Lines before the one containing "Wat staat bij jou op nummer 1 en 2?" are not wanted; restate the rest below word for word, through the last line, but drop any pictures.

[Transcribed page contents]
++++++++

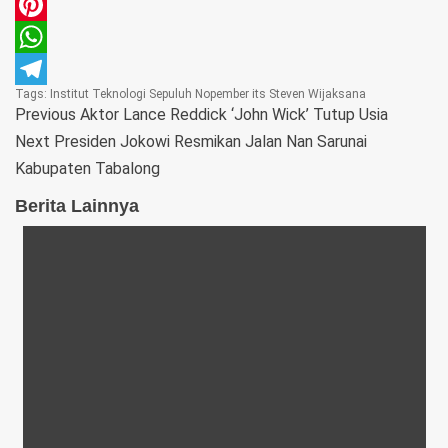
Email
Pinterest
WhatsApp
Tags:
Institut Teknologi Sepuluh Nopember
its
Steven Wijaksana
Telegram
Previous
Aktor Lance Reddick ‘John Wick’ Tutup Usia
Next
Presiden Jokowi Resmikan Jalan Nan Sarunai
Kabupaten Tabalong
Berita Lainnya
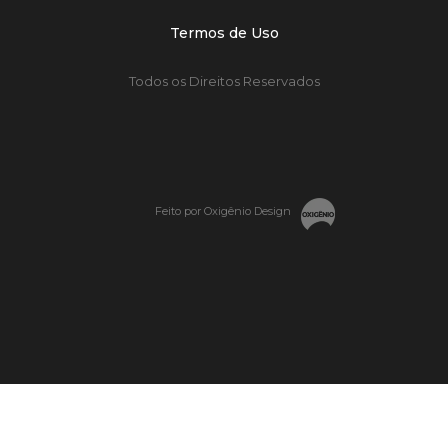
Termos de Uso
Todos os Direitos Reservados
Feito por Oxigênio Design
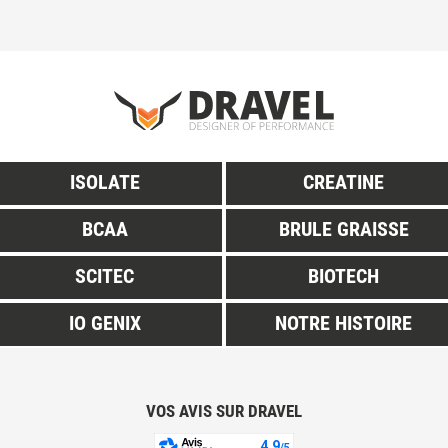
ISOLATE
CREATINE
BCAA
BRULE GRAISSE
SCITEC
BIOTECH
IO GENIX
NOTRE HISTOIRE
VOS AVIS SUR DRAVEL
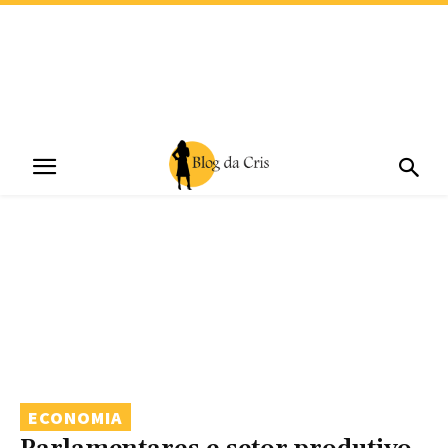
ECONOMIA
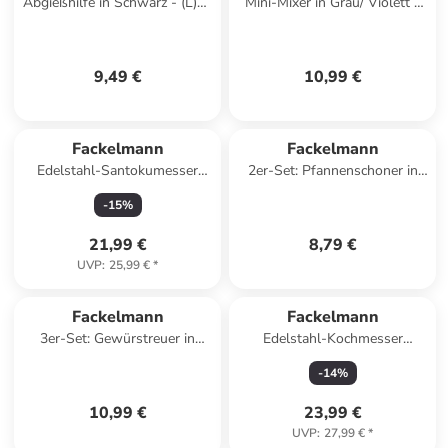
Abgießhilfe in Schwarz - (L)28
Mini-Mixer in Grau/ Violett -
x (B)12 cm
(L)34 cm
9,49 €
10,99 €
Fackelmann
Fackelmann
Edelstahl-Santokumesser
2er-Set: Pfannenschoner in
"Swing" - (L)30 cm
Grau - Ø38 cm
-
15
%
21,99 €
8,79 €
UVP
:
25,99 €
*
Fackelmann
Fackelmann
3er-Set: Gewürstreuer in
Edelstahl-Kochmesser
Schwarz/ Silber
"Swing" - (L)35 cm
-
14
%
10,99 €
23,99 €
UVP
:
27,99 €
*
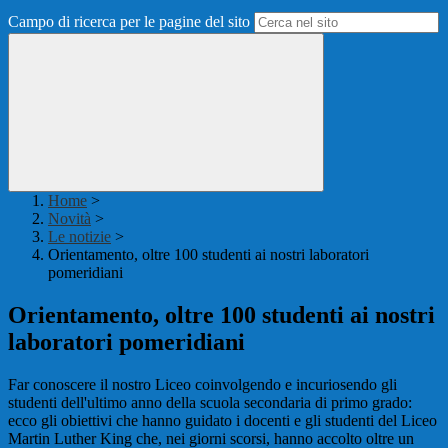
Campo di ricerca per le pagine del sito
Home
>
Novità
>
Le notizie
>
Orientamento, oltre 100 studenti ai nostri laboratori
pomeridiani
Orientamento, oltre 100 studenti ai nostri
laboratori pomeridiani
Far conoscere il nostro Liceo coinvolgendo e incuriosendo gli
studenti dell'ultimo anno della scuola secondaria di primo grado:
ecco gli obiettivi che hanno guidato i docenti e gli studenti del Liceo
Martin Luther King che, nei giorni scorsi, hanno accolto oltre un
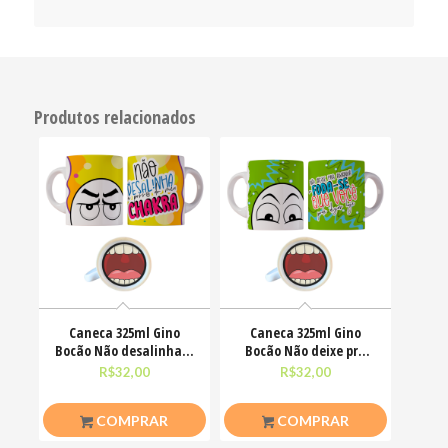
Produtos relacionados
Caneca 325ml Gino
Caneca 325ml Gino
Bocão Não desalinha a
Bocão Não deixe pra
porra do meu chakra
amanhã o foda-se que
R$
32,00
R$
32,00
COMPRAR
COMPRAR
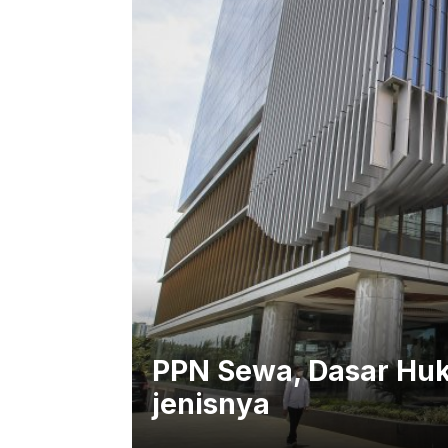
PPN Sewa, Dasar Huku
jenisnya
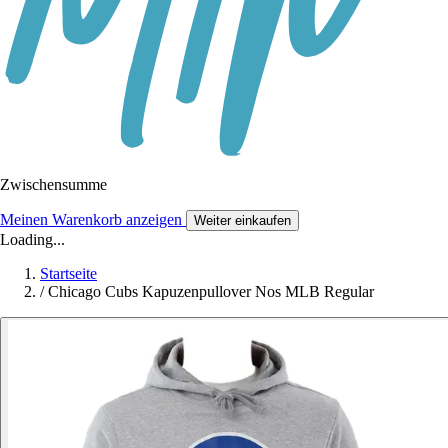
Zwischensumme
Meinen Warenkorb anzeigen
Weiter einkaufen
Loading...
Startseite
/
Chicago Cubs Kapuzenpullover Nos MLB Regular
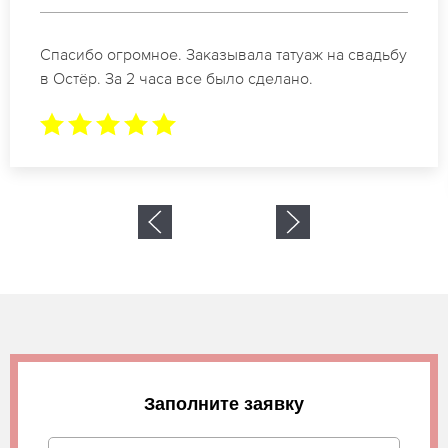
Отличные специалисты своего дела по
коррекции бровей в Остёр. Замечательный
результат. Буду обращаться еще.
Заполните заявку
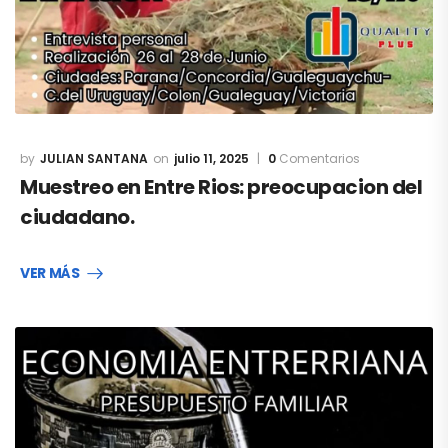
JULIAN SANTANA
julio 11, 2025
0
Comentarios
Muestreo en Entre Rios: preocupacion del
ciudadano.
VER MÁS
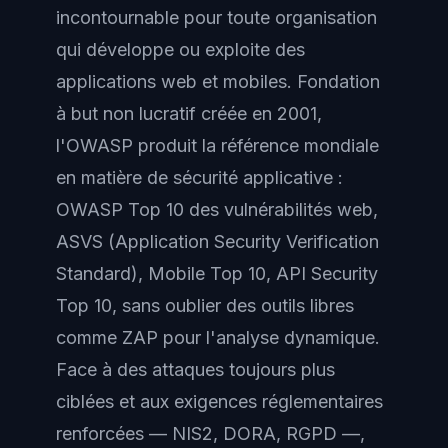
incontournable pour toute organisation
qui développe ou exploite des
applications web et mobiles. Fondation
à but non lucratif créée en 2001,
l'OWASP produit la référence mondiale
en matière de sécurité applicative :
OWASP Top 10 des vulnérabilités web,
ASVS (Application Security Verification
Standard), Mobile Top 10, API Security
Top 10, sans oublier des outils libres
comme ZAP pour l'analyse dynamique.
Face à des attaques toujours plus
ciblées et aux exigences réglementaires
renforcées — NIS2, DORA, RGPD —,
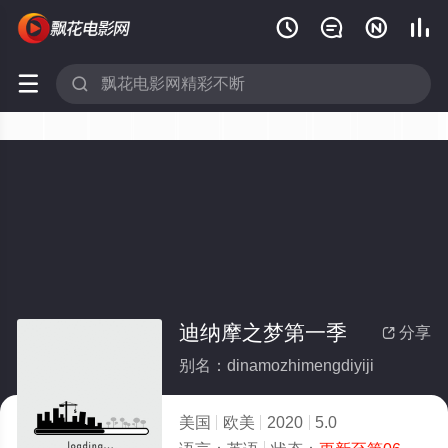






迪纳摩之梦第一季
分享

别名：dinamozhimengdiyiji
美国
欧美
2020
5.0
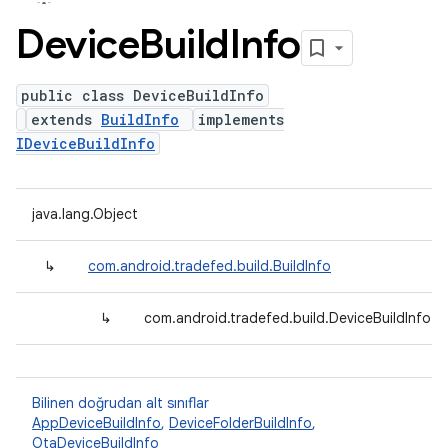
Device
Build
Info
public class DeviceBuildInfo
extends
BuildInfo
implements
IDeviceBuildInfo
java.lang.Object
↳
com.android.tradefed.build.BuildInfo
↳
com.android.tradefed.build.DeviceBuildInfo
Bilinen doğrudan alt sınıflar
AppDeviceBuildInfo
,
DeviceFolderBuildInfo
,
OtaDeviceBuildInfo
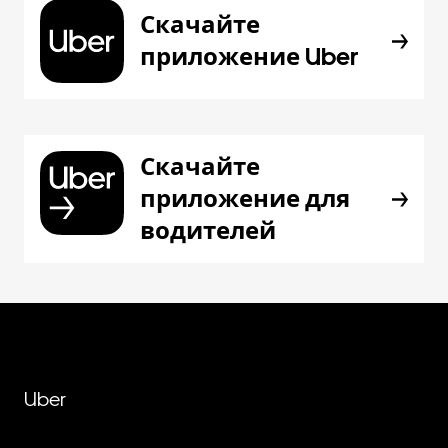
Скачайте
приложение Uber
Скачайте
приложение для
водителей
Uber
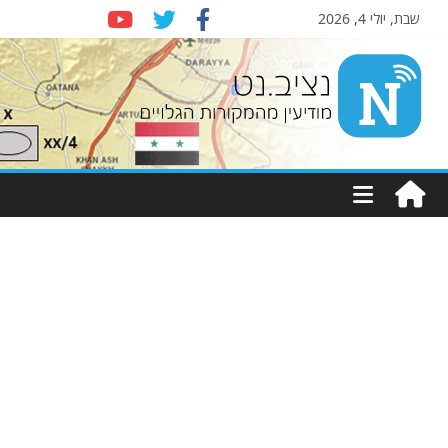
שבת, יולי 4, 2026
Nziv.net
מודיעין
מהמקורות
הגלויים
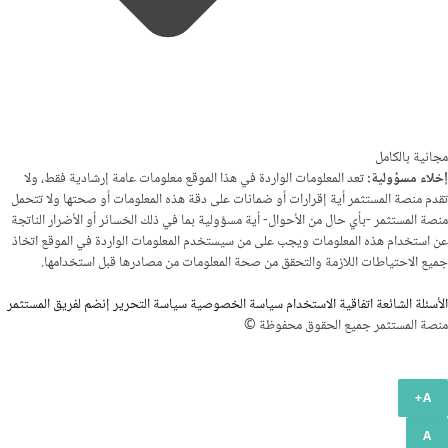
مجانية بالكامل
إخلاء مسؤولية:
تعد المعلومات الواردة في هذا الموقع معلومات عامة إرشادية فقط، ولا
تقدم منصة المستثمر أية إقرارات أو ضمانات على دقة هذه المعلومات أو صحتها ولا تتحمل
منصة المستثمر -بأي حال من الأحوال- أية مسؤولية بما في ذلك الخسائر أو الأضرار الناتجة
عن استخدام هذه المعلومات ويجب على من سيستخدم المعلومات الواردة في الموقع اتخاذ
جميع الاحتياطات اللازمة والتحقق من صحة المعلومات من مصادرها قبل استخدامها.
الأسئلة الشائعة
اتفاقية الاستخدام
سياسة الخصوصية
سياسة التحرير
إنضم لفريق المستثمر
منصة المستثمر جميع الحقوق محفوظة ©
A+
A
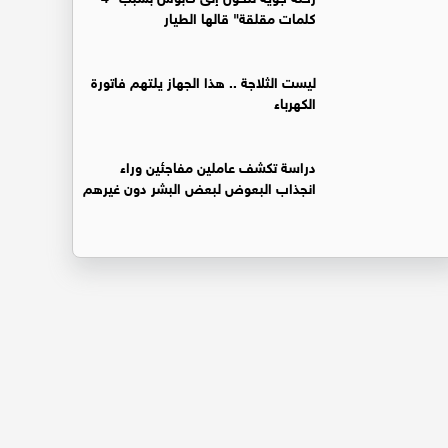
كلمات مقلقة" قالها الطيار
ليست الثلاجة .. هذا الجهاز يلتهم فاتورة
الكهرباء
دراسة تكشف عاملين مفاجئين وراء
انجذاب البعوض لبعض البشر دون غيرهم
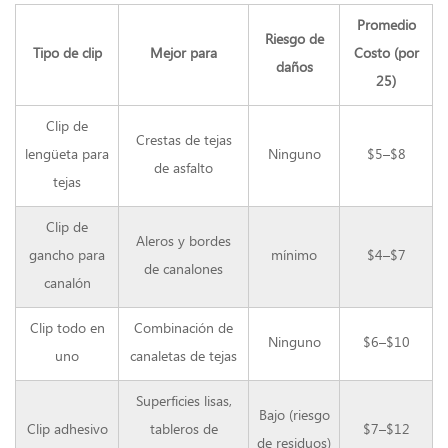
navideñas
Promedio
Riesgo de
artificiales:
Tipo de clip
Mejor para
Costo (por
lo
daños
25)
que
las
hace
Clip de
Crestas de tejas
geniales
lengüeta para
Ninguno
$5–$8
3.1
de asfalto
tejas
Coronas
artificiales
Clip de
para
Aleros y bordes
interiores
gancho para
mínimo
$4–$7
de canalones
y
canalón
exteriores
3.2
Clip todo en
Combinación de
Consejos
Ninguno
$6–$10
de
uno
canaletas de tejas
estilo
para
Superficies lisas,
Bajo (riesgo
coronas
Clip adhesivo
tableros de
$7–$12
artificiales
de residuos)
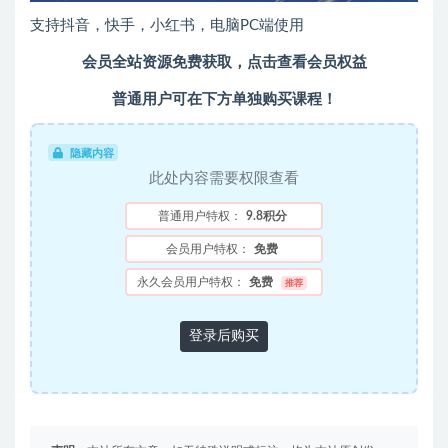
支持抖音，快手，小红书，电脑PC端使用
会员全站资源免费获取，点击查看会员权益
普通用户可在下方单独购买课程！
隐藏内容
此处内容需要权限查看
普通用户特权：
9.8积分
会员用户特权：
免费
永久会员用户特权：
免费
推荐
登录后购买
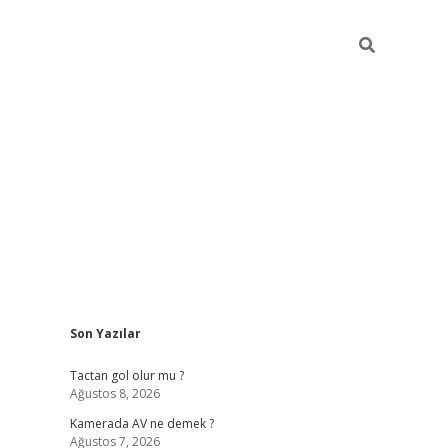
Sidebar
Son Yazılar
ilbet casino
Tactan gol olur mu ?
Ağustos 8, 2026
Kamerada AV ne demek ?
Ağustos 7, 2026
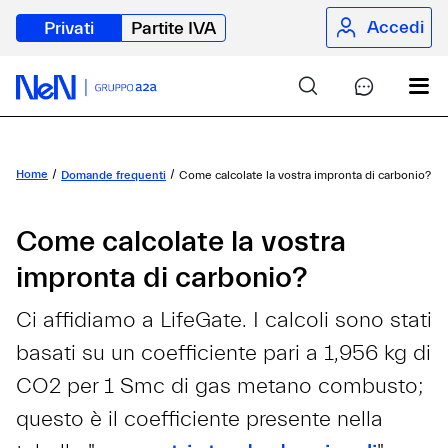
Accedi
Privati
Partite IVA
Home
Domande frequenti
Come calcolate la vostra impronta di carbonio?
Come calcolate la vostra
impronta di carbonio?
Ci affidiamo a LifeGate. I calcoli sono stati
basati su un coefficiente pari a 1,956 kg di
CO2 per 1 Smc di gas metano combusto;
questo è il coefficiente presente nella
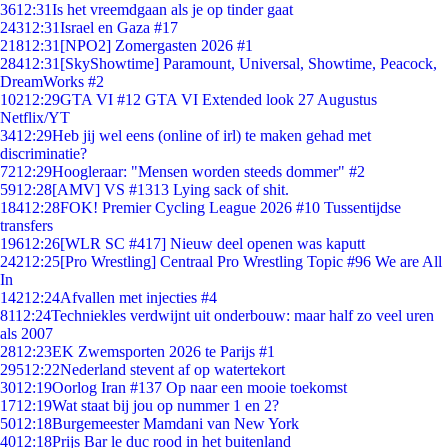
36
12:31
Is het vreemdgaan als je op tinder gaat
243
12:31
Israel en Gaza #17
218
12:31
[NPO2] Zomergasten 2026 #1
284
12:31
[SkyShowtime] Paramount, Universal, Showtime, Peacock,
DreamWorks #2
102
12:29
GTA VI #12 GTA VI Extended look 27 Augustus
Netflix/YT
34
12:29
Heb jij wel eens (online of irl) te maken gehad met
discriminatie?
72
12:29
Hoogleraar: "Mensen worden steeds dommer" #2
59
12:28
[AMV] VS #1313 Lying sack of shit.
184
12:28
FOK! Premier Cycling League 2026 #10 Tussentijdse
transfers
196
12:26
[WLR SC #417] Nieuw deel openen was kaputt
242
12:25
[Pro Wrestling] Centraal Pro Wrestling Topic #96 We are All
In
142
12:24
Afvallen met injecties #4
81
12:24
Techniekles verdwijnt uit onderbouw: maar half zo veel uren
als 2007
28
12:23
EK Zwemsporten 2026 te Parijs #1
295
12:22
Nederland stevent af op watertekort
30
12:19
Oorlog Iran #137 Op naar een mooie toekomst
17
12:19
Wat staat bij jou op nummer 1 en 2?
50
12:18
Burgemeester Mamdani van New York
40
12:18
Prijs Bar le duc rood in het buitenland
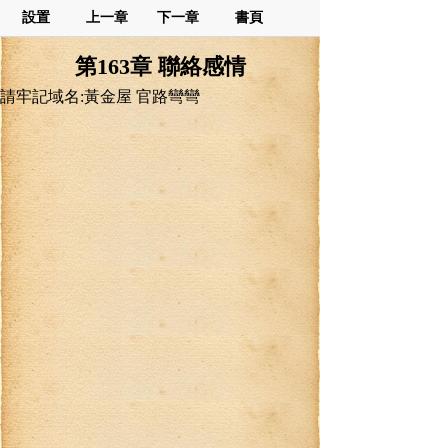
設置
上一章
下一章
書頁
第163章 聯絡感情
請牢記域名:黃金屋 官路彎彎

++++++++

EXPECTED OUTPUT
Wat staat bij jou op nummer 1 en 2?
50
12:18
Burgemeester Mamdani van New York
40
12:18
Prijs Bar le duc rood in het buitenland
設置
上一章
下一章
書頁
第163章 聯絡感情
請牢記域名:黃金屋 官路彎彎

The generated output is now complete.